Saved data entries
□ □ □ □ □

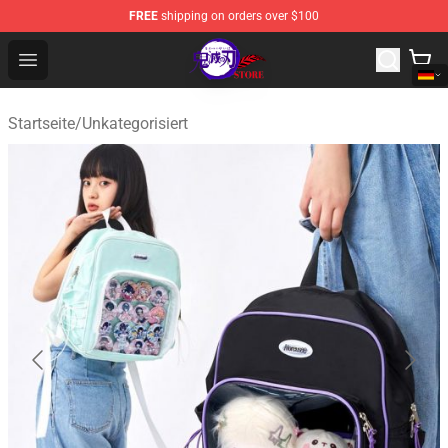
FREE
shipping on orders over $100
Kimetsu no Yaiba Store - Official Kimetsu no Yaiba Mer
Open menu
Startseite
/
Unkategorisiert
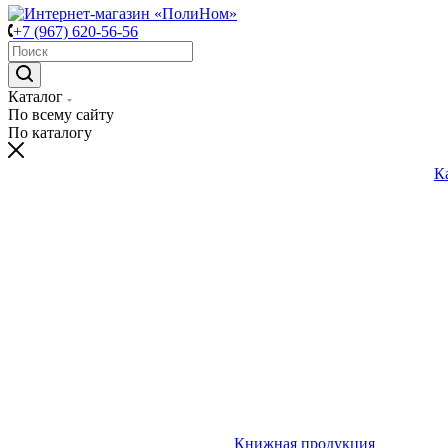
+7 (967) 620-56-56
Каталог
По всему сайту
По каталогу
К
Книжная продукция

□ □ □ □ □

Task brief: Print out every entry above without changing a word, and leave out the pictures.

Answer:
FREE
shipping on orders over $100
Kimetsu no Yaiba Store - Official Kimetsu no Yaiba Mer
Open menu
Startseite
/
Unkategorisiert
+7 (967) 620-56-56
Каталог
По всему сайту
По каталогу
К
Книжная продукция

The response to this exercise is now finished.